Crédito direto ao consumidor: como funciona e quando usar

Crédito direto ao consumidor (CDC) financia a compra de um bem com aprovação digital em minutos. Entenda como funciona o CDC, quando usar e como a Eos concede crédito direto.

Ivan Costa9 min de leitura
Cliente conclui a compra de um produto com crédito aprovado na tela, em um ambiente de varejo claro e moderno.

O cliente decidiu comprar, aprovou o orçamento e, na hora de pagar, trava. O valor à vista pesa e o cartão não tem limite para um produto desse porte. É nesse momento que entra o crédito direto ao consumidor, mais conhecido pela sigla CDC. Ele financia a compra do bem em parcelas fixas, com decisão em minutos.

O problema é que muita gente confunde CDC com empréstimo pessoal, cartão e crediário. Este guia separa cada conceito. Você vai entender o que é o CDC, como funciona o fluxo, quando vale a pena usar e onde a Eos entra.

Em resumo

  • Crédito direto ao consumidor (CDC) é a modalidade em que o crédito financia diretamente a compra de um bem ou serviço, com parcelas fixas e aprovação digital em minutos.
  • Difere do empréstimo pessoal porque está vinculado à compra, e do cartão porque não depende de limite rotativo.
  • O crediário, modalidade próxima ao CDC no varejo, cresceu 14,6% no primeiro trimestre de 2026, com ticket médio de R$ 1.543 (Agita Brasil, 2026).
  • A Eos concede o crédito diretamente, com originação apoiada em Open Finance, para solar, celulares, carregadores e baterias.

É integrador, lojista ou instalador? Comece a oferecer crédito direto no fechamento, com aprovação em minutos.

O que é crédito direto ao consumidor (CDC)?
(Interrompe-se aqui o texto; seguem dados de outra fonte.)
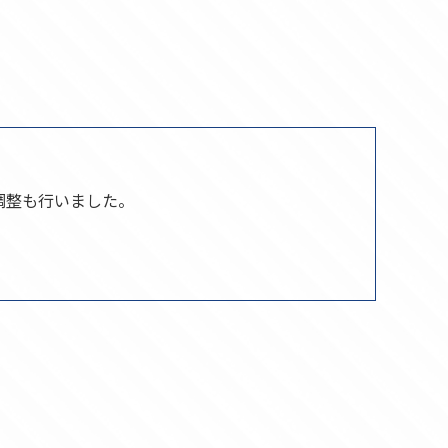
調整も行いました。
Crédito direto ao consumidor é a modalidade de crédito que financia diretamente a compra de um bem ou serviço, em parcelas fixas e com contratação digital. O crédito fica preso à compra, não a um limite de cartão. Em 2026, o crediário, modalidade próxima ao CDC no varejo, segue forte: cresceu 14,6% no primeiro trimestre, segundo dados compilados pela Agita Brasil.

Na prática, o CDC tem três marcas. Está vinculado a um bem específico, do sistema solar ao celular. Tem parcelas fixas, definidas no contrato, que o cliente conhece desde o início. E hoje a contratação é digital, sem fila de banco nem papelada.
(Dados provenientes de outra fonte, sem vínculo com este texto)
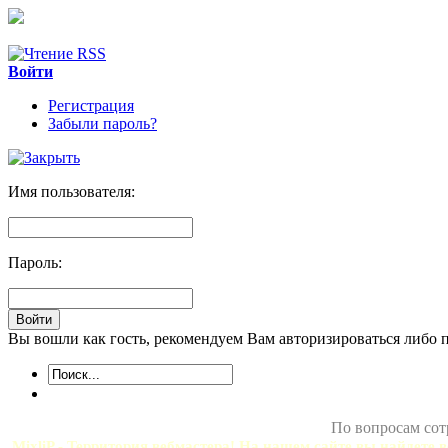
Войти
Регистрация
Забыли пароль?
Имя пользователя:
Пароль:
Вы вошли как гость, рекомендуем Вам авторизироваться либо 
По вопросам сот
MixliP - Территория вебмастера! На нашем сайте вы найдете в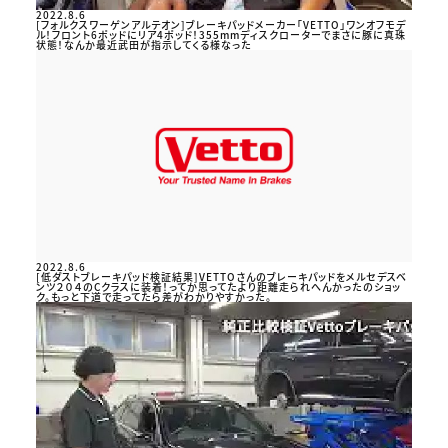
2022.8.6
[フォルクスワーゲンアルテオン]ブレーキパッドメーカー「VETTO」ワンオフモデ
ル！フロント6ポッドにリア4ポッド！355mmディスクローターでまさに豚に真珠
状態！なんか最近武田が指示してくる様なった
2022.8.6
[低ダストブレーキパッド検証結果]VETTOさんのブレーキパッドをメルセデスベ
ンツ２０４のCクラスに装着！ってか思ってたより距離走られへんかったのショッ
ク。もっと下道で走ってたら差がわかりやすかった。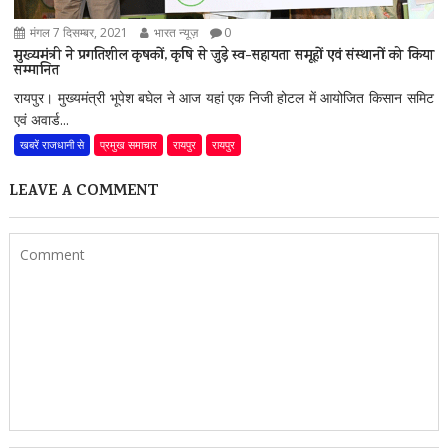
मंगल 7 दिसम्बर, 2021
भारत न्यूज़
0
मुख्यमंत्री ने प्रगतिशील कृषकों, कृषि से जुड़े स्व-सहायता समूहों एवं संस्थानों को किया
सम्मानित
रायपुर। मुख्यमंत्री भूपेश बघेल ने आज यहां एक निजी होटल में आयोजित किसान समिट
एवं अवार्ड...
खबरें राजधानी से
प्रमुख समाचार
रायपुर
रायपुर
LEAVE A COMMENT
É isso que diferencia o CDC de pegar dinheiro emprestado de forma genérica. Aqui, o crédito existe para viabilizar aquela compra. O valor, o prazo e a parcela nascem do próprio negócio que o cliente quer fechar.
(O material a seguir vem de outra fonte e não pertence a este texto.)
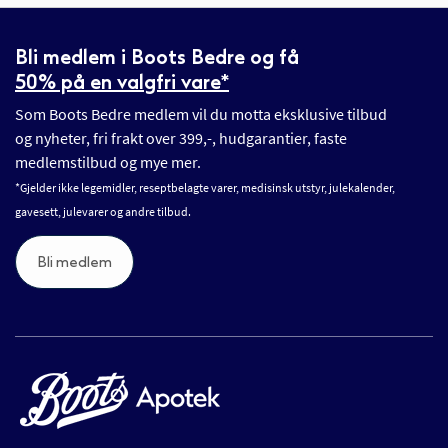
Bli medlem i Boots Bedre og få
50% på en valgfri vare*
Som Boots Bedre medlem vil du motta eksklusive tilbud
og nyheter, fri frakt over 399,-, hudgarantier, faste
medlemstilbud og mye mer.
*Gjelder ikke legemidler, reseptbelagte varer, medisinsk utstyr, julekalender,
gavesett, julevarer og andre tilbud.
Bli medlem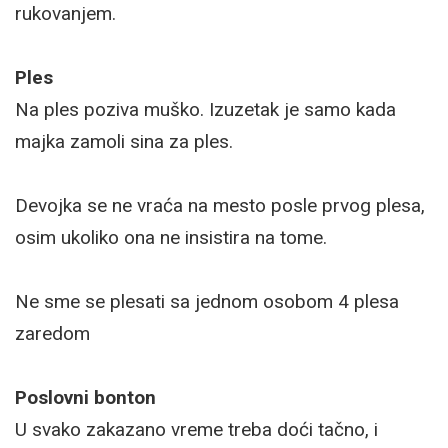
rukovanjem.
Ples
Na ples poziva muško. Izuzetak je samo kada
majka zamoli sina za ples.
Devojka se ne vraća na mesto posle prvog plesa,
osim ukoliko ona ne insistira na tome.
Ne sme se plesati sa jednom osobom 4 plesa
zaredom
Poslovni bonton
U svako zakazano vreme treba doći tačno, i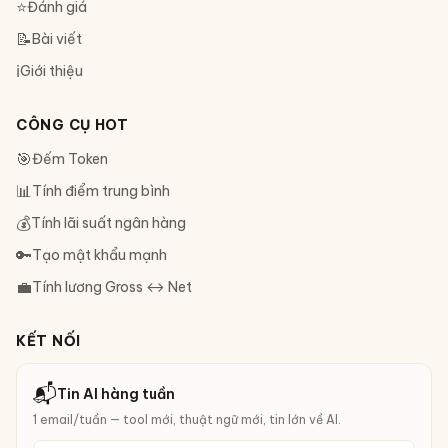
⭐
Đánh giá
📝
Bài viết
ℹ️
Giới thiệu
CÔNG CỤ HOT
🎯
Đếm Token
📊
Tính điểm trung bình
💰
Tính lãi suất ngân hàng
🔑
Tạo mật khẩu mạnh
💼
Tính lương Gross ↔ Net
KẾT NỐI
📬
Tin AI hàng tuần
1 email/tuần — tool mới, thuật ngữ mới, tin lớn về AI.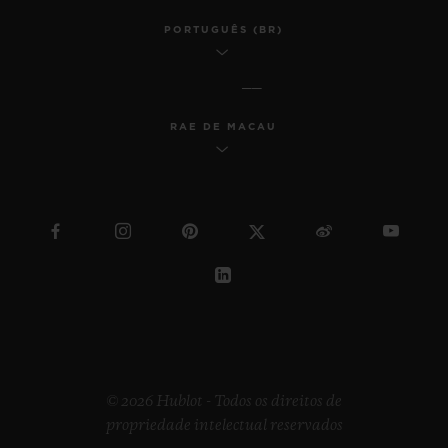
PORTUGUÊS (BR)
RAE DE MACAU
© 2026 Hublot - Todos os direitos de
propriedade intelectual reservados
No CDC, o crédito financia a compra do bem com parcelas fixas e contratação digital, em vez de depender de limite rotativo. O crediário, modalidade próxima no varejo, cresceu 14,6% no primeiro trimestre de 2026, sinal de quanto o crédito atrelado à compra ainda move o consumo no Brasil (Agita Brasil, 2026).

Para o modelo B2B desse crédito no balcão, do ponto de vista do parceiro, veja nosso guia sobre crédito no ponto de venda.

Como funciona o crédito direto ao consumidor?

O crédito direto ao consumidor funciona em um fluxo digital curto, da simulação à contratação, sem o cliente sair da compra. Em 2026, com a infraestrutura de Open Finance madura e mais de 100 milhões de clientes no sistema, esse fluxo cabe em minutos, segundo a FEBRABAN.

O caminho é direto:

  1. Simulação. No fechamento, o cliente ou o parceiro inicia a simulação do crédito para aquele bem.
  2. Análise por dados. A originação avalia o pedido usando dados, não papelada.
  3. Aprovação em minutos. A resposta sai rápido, com as condições na tela.
  4. Contratação digital. A formalização é eletrônica, e a entrega ou instalação segue normalmente.

O ponto que muda tudo é o Open Finance. Com o consentimento do cliente, a análise enxerga o histórico financeiro real dele, em vez de depender só de cadastro. A decisão fica mais rápida e mais justa.

No CDC, o fluxo digital aprova em minutos porque o Open Finance permite usar os dados financeiros reais do cliente, com consentimento. O ecossistema brasileiro já passou de 100 milhões de clientes, infraestrutura que viabiliza decisões de crédito na hora, segundo a FEBRABAN (2025).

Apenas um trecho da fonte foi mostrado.